Task prompt — Every line of the entries with the word "oferecer" in it should be shown.
+++ Provided entries +++
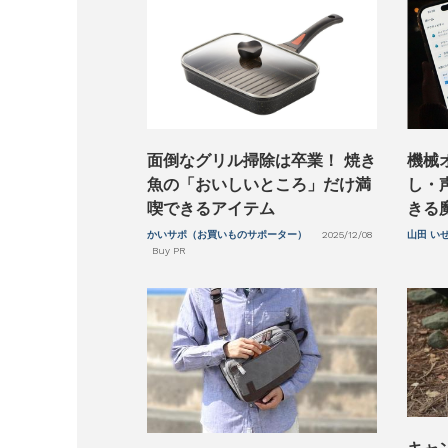
面倒なグリル掃除は卒業！ 焼き
機械
魚の「おいしいところ」だけ満
し・
喫できるアイテム
きる
かいサポ（お買いものサポーター）
2025/12/08
山田 い
Buy PR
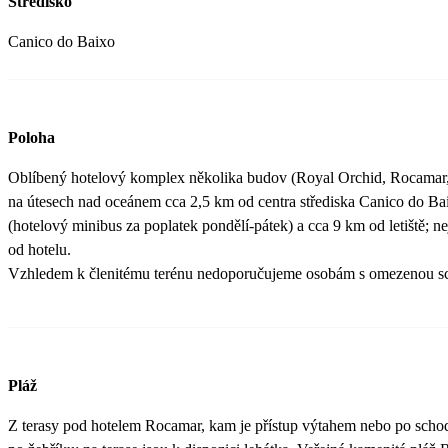
Středisko
Canico do Baixo
Poloha
Oblíbený hotelový komplex několika budov (Royal Orchid, Rocamar, C
na útesech nad oceánem cca 2,5 km od centra střediska Canico do Ba
(hotelový minibus za poplatek pondělí-pátek) a cca 9 km od letiště; n
od hotelu.
Vzhledem k členitému terénu nedoporučujeme osobám s omezenou s
Pláž
Z terasy pod hotelem Rocamar, kam je přístup výtahem nebo po schod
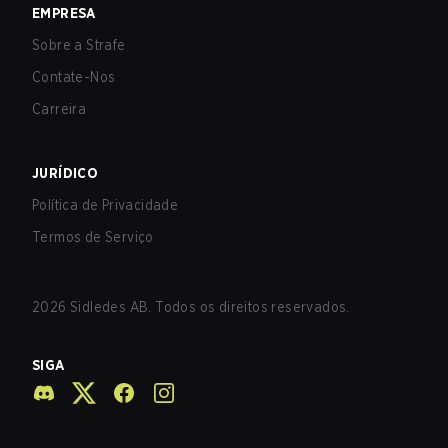
EMPRESA
Sobre a Strafe
Contate-Nos
Carreira
JURÍDICO
Política de Privacidade
Termos de Serviço
2026
Sidledes AB. Todos os direitos reservados.
SIGA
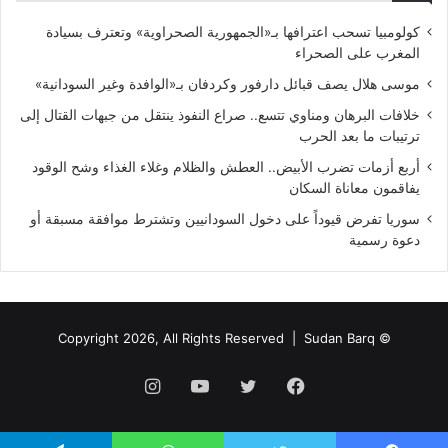
كولومبيا تسحب اعترافها بـ«الجمهورية الصحراوية» وتعترف بسيادة
المغرب على الصحراء
موسى هلال يصف قبائل دارفور وكردفان بـ«الوافدة وغير السودانية»
خلافات البرهان ومناوي تتسع.. صراع النفوذ ينتقل من جبهات القتال إلى
ترتيبات ما بعد الحرب
أربع أزمات تضرب الأبيض.. العطش والظلام وغلاء الغذاء وشح الوقود
يفاقمون معاناة السكان
سوريا تفرض قيوداً على دخول السودانيين وتشترط موافقة مسبقة أو
دعوة رسمية
Sudan Barq
© Copyright 2026, All Rights Reserved |
فيسبوك
تويتر
يوتيوب
انستقرام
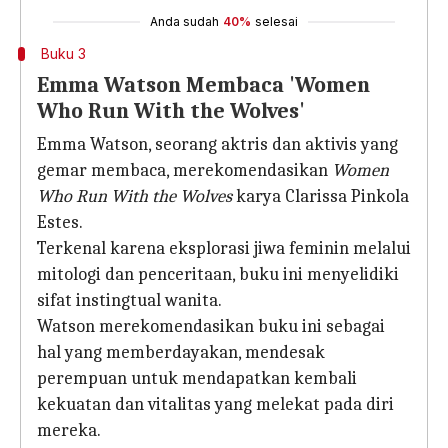
Anda sudah
40%
selesai
Buku 3
Emma Watson Membaca 'Women
Who Run With the Wolves'
Emma Watson, seorang aktris dan aktivis yang
gemar membaca, merekomendasikan
Women
Who Run With the Wolves
karya Clarissa Pinkola
Estes.
Terkenal karena eksplorasi jiwa feminin melalui
mitologi dan penceritaan, buku ini menyelidiki
sifat instingtual wanita.
Watson merekomendasikan buku ini sebagai
hal yang memberdayakan, mendesak
perempuan untuk mendapatkan kembali
kekuatan dan vitalitas yang melekat pada diri
mereka.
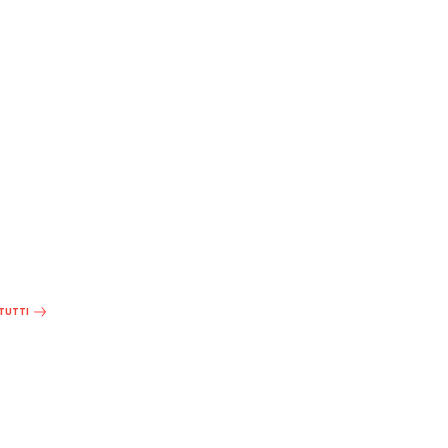
 TUTTI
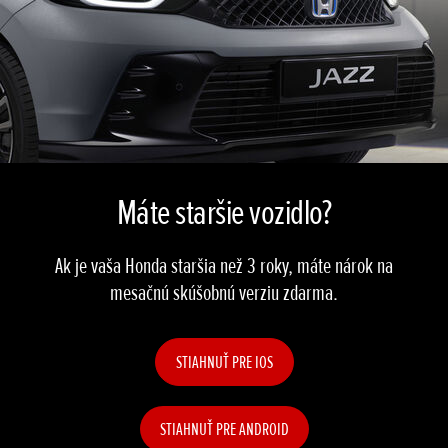
Máte staršie vozidlo?
Ak je vaša Honda staršia než 3 roky, máte nárok na
mesačnú skúšobnú verziu zdarma.
STIAHNUŤ PRE IOS
STIAHNUŤ PRE ANDROID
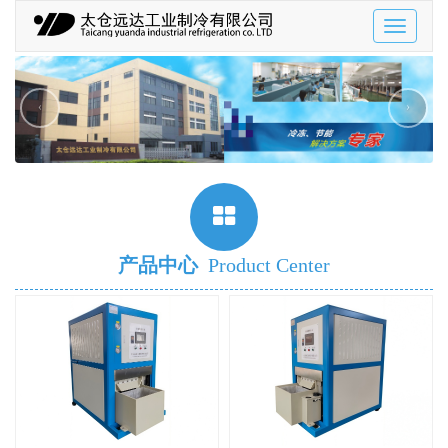
Toggle
navigatio
‹
›
产品中心
Product Center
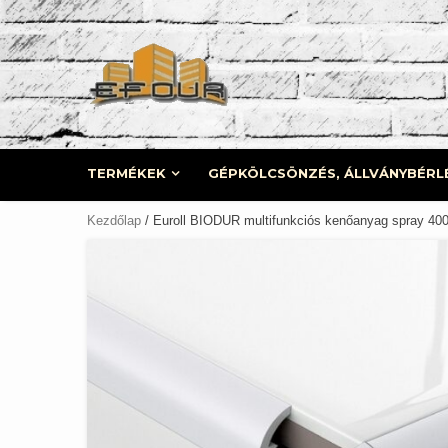
Skip
to
content
TERMÉKEK
GÉPKÖLCSÖNZÉS, ÁLLVÁNYBÉRL
Kezdőlap
/ Euroll BIODUR multifunkciós kenőanyag spray 40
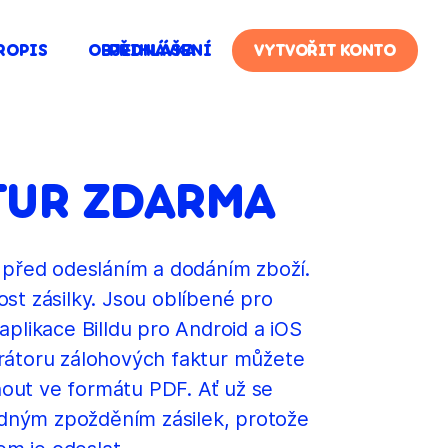
ROPIS
OBJEDNÁVKA
PŘIHLÁŠENÍ
VYTVOŘIT KONTO
TUR ZDARMA
 před odesláním a dodáním zboží.
st zásilky. Jsou oblíbené pro
plikace Billdu pro Android a iOS
erátoru zálohových faktur můžete
hnout ve formátu PDF. Ať už se
adným zpožděním zásilek, protože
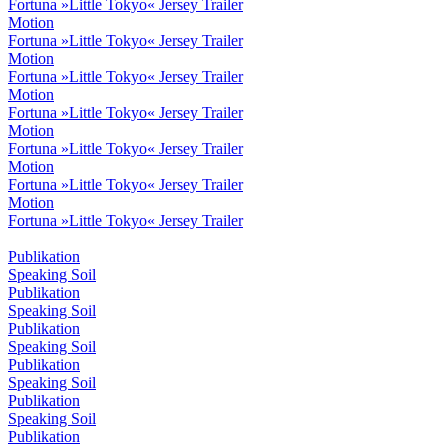
Fortuna »Little Tokyo« Jersey Trailer
Motion
Fortuna »Little Tokyo« Jersey Trailer
Motion
Fortuna »Little Tokyo« Jersey Trailer
Motion
Fortuna »Little Tokyo« Jersey Trailer
Motion
Fortuna »Little Tokyo« Jersey Trailer
Motion
Fortuna »Little Tokyo« Jersey Trailer
Motion
Fortuna »Little Tokyo« Jersey Trailer
Publikation
Speaking Soil
Publikation
Speaking Soil
Publikation
Speaking Soil
Publikation
Speaking Soil
Publikation
Speaking Soil
Publikation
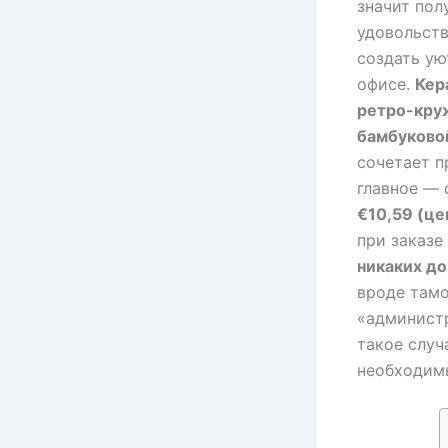
значит пол
удовольств
создать ую
офисе.
Кер
ретро-кру
бамбуково
сочетает п
главное — 
€10,59 (це
при заказе
никаких д
вроде там
«админист
такое случ
необходимы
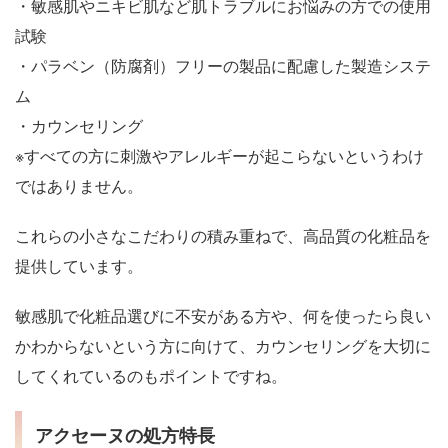
・敏感肌やニキビ肌など肌トラブルにお悩みの方での使用
試験
・パラベン（防腐剤）フリーの製品に配慮した製造システ
ム
・カウンセリング
※すべての方に刺激やアレルギーが起こらないというわけ
ではありません。
これらの小さなこだわりの積み重ねで、高品質の化粧品を
提供しています。
敏感肌で化粧品選びに不安がある方や、何を使ったら良い
かわからないという方に向けて、カウンセリングを大切に
してくれているのもポイントですね。
アクセーヌの処方特長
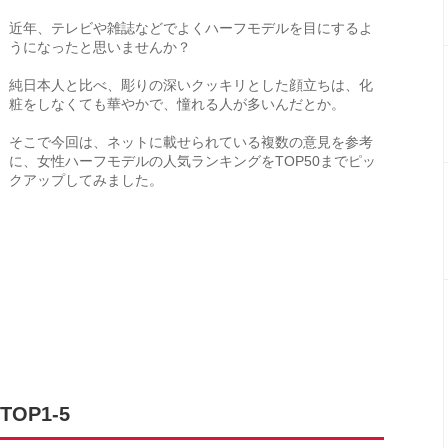
近年、テレビや雑誌などでよくハーフモデルを目にするよ
うになったと思いませんか？
純日本人と比べ、彫りの深いクッキリとした顔立ちは、化
粧をしなくても華やかで、憧れる人が多いんだとか。
そこで今回は、ネットに載せられている複数の意見を参考
に、女性ハーフモデルの人気ランキングをTOP50までピッ
クアップしてみました。
OP1-5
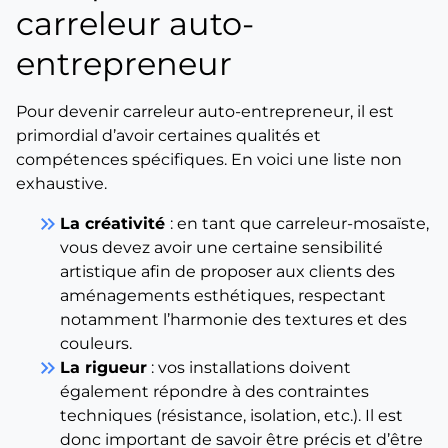
carreleur auto-
entrepreneur
Pour devenir carreleur auto-entrepreneur, il est
primordial d’avoir certaines qualités et
compétences spécifiques. En voici une liste non
exhaustive.
keyboard_double_arrow_right
La créativité
: en tant que carreleur-mosaïste,
vous devez avoir une certaine sensibilité
artistique afin de proposer aux clients des
aménagements esthétiques, respectant
notamment l’harmonie des textures et des
couleurs.
keyboard_double_arrow_right
La rigueur
: vos installations doivent
également répondre à des contraintes
techniques (résistance, isolation, etc.). Il est
donc important de savoir être précis et d’être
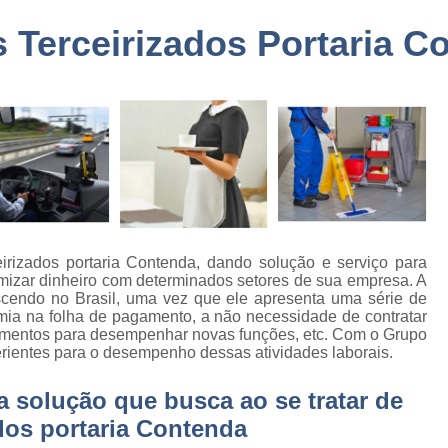
a
Embarque Controlado Sã
 Terceirizados Portaria C
de
Empresa de Portar
Empresa de Portaria e 
de
nto
Empresa de Portaria São
de
Empresa de Zelado
o
Empresa Portaria e Segu
de
o e
Empresa Terceirizada Porta
Empresa Ad
rizados portaria Contenda, dando solução e serviço para
de
izar dinheiro com determinados setores de sua empresa. A
ão
Empresa Ad
scendo no Brasil, uma vez que ele apresenta uma série de
mia na folha de pagamento, a não necessidade de contratar
de
Empresa Administr
namentos para desempenhar novas funções, etc. Com o Grupo
 de
rientes para o desempenho dessas atividades laborais.
Empresa de 
Empresa de 
solução que busca ao se tratar de
as
Empresa de 
dos portaria Contenda
e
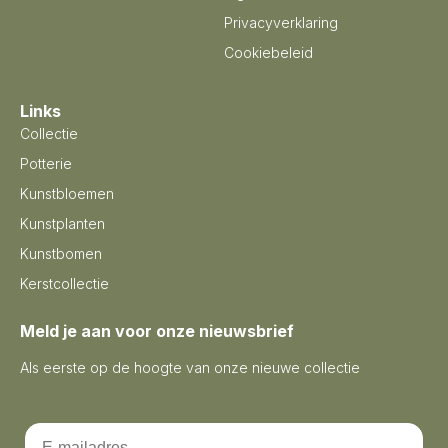
Privacyverklaring
Cookiebeleid
Links
Collectie
Potterie
Kunstbloemen
Kunstplanten
Kunstbomen
Kerstcollectie
Meld je aan voor onze nieuwsbrief
Als eerste op de hoogte van onze nieuwe collectie
Email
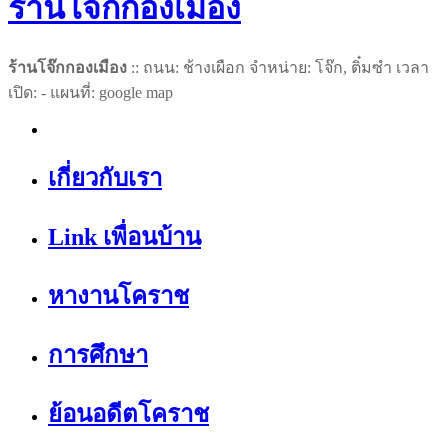
ร้านโจ๊กกองเมือง
ร้านโจ๊กกองเมือง
:: ถนน: ช้างเผือก จำหน่าย: โจ๊ก, ติ๋มซำ เวลา
เปิด: - แผนที่: google map
เกี่ยวกับเรา
Link เพื่อนบ้าน
หางานโคราช
การศึกษา
ย้อนอดีตโคราช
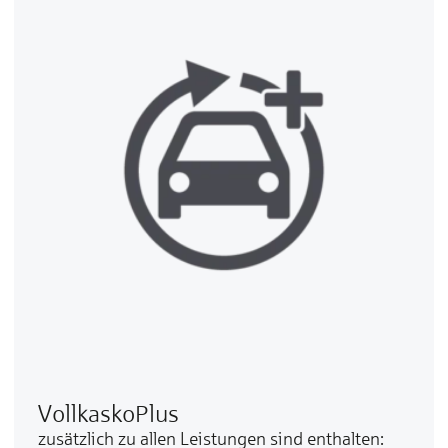
VollkaskoPlus
zusätzlich zu al­len Leis­tun­gen sind enthalten:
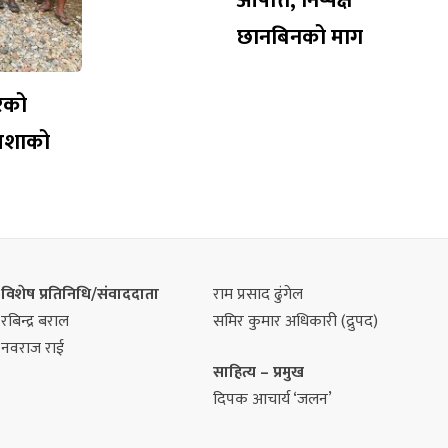
आपत्ति, निष्पक्ष
छानबिनको माग
रेको
आशाको
विशेष प्रतिनिधि/संवाददाता
राम प्रसाद ढुंगेल
रबिन्द्र बराल
समिर कुमार अधिकारी (द्रुपद)
नवराज राई
साहित्य – प्रमुख
दिपक आचार्य ‘जलन’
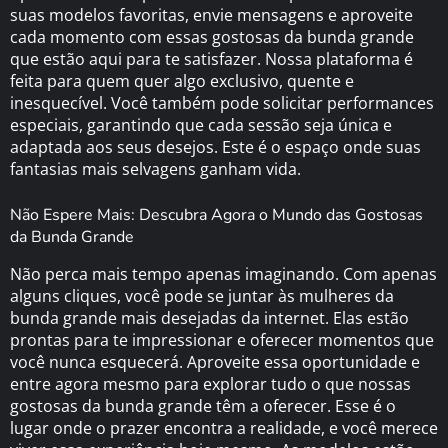
suas modelos favoritas, envie mensagens e aproveite
cada momento com essas gostosas da bunda grande
que estão aqui para te satisfazer. Nossa plataforma é
feita para quem quer algo exclusivo, quente e
inesquecível. Você também pode solicitar performances
especiais, garantindo que cada sessão seja única e
adaptada aos seus desejos. Este é o espaço onde suas
fantasias mais selvagens ganham vida.
Não Espere Mais: Descubra Agora o Mundo das Gostosas
da Bunda Grande
Não perca mais tempo apenas imaginando. Com apenas
alguns cliques, você pode se juntar às mulheres da
bunda grande mais desejadas da internet. Elas estão
prontas para te impressionar e oferecer momentos que
você nunca esquecerá. Aproveite essa oportunidade e
entre agora mesmo para explorar tudo o que nossas
gostosas da bunda grande têm a oferecer. Esse é o
lugar onde o prazer encontra a realidade, e você merece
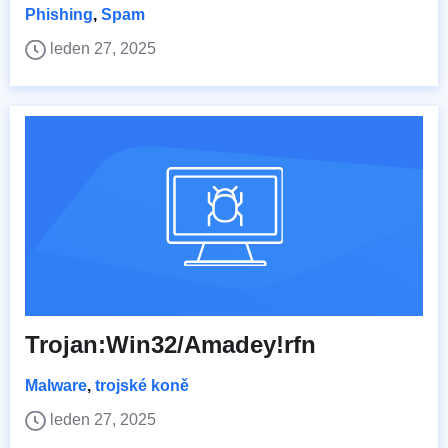
Phishing
,
Spam
leden 27, 2025
Trojan:Win32/Amadey!rfn
Malware
,
trojské koně
leden 27, 2025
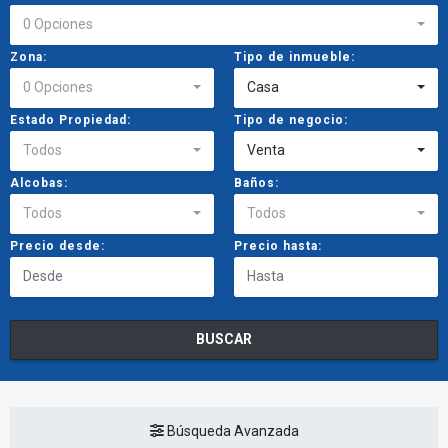
0 Opciones
Zona:
Tipo de inmueble:
0 Opciones
Casa
Estado Propiedad:
Tipo de negocio:
Todos
Venta
Alcobas:
Baños:
Todos
Todos
Precio desde:
Precio hasta:
BUSCAR
Búsqueda Avanzada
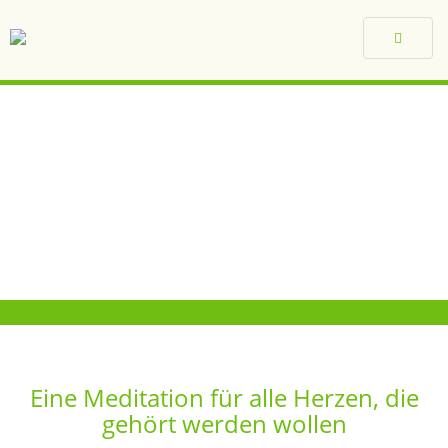
Toggle
navigat
Eine Meditation für alle Herzen, die
gehört werden wollen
+++
Exercise solution —
prontas para te impressionar e oferecer momentos que
gostosas da bunda grande têm a oferecer. Esse é o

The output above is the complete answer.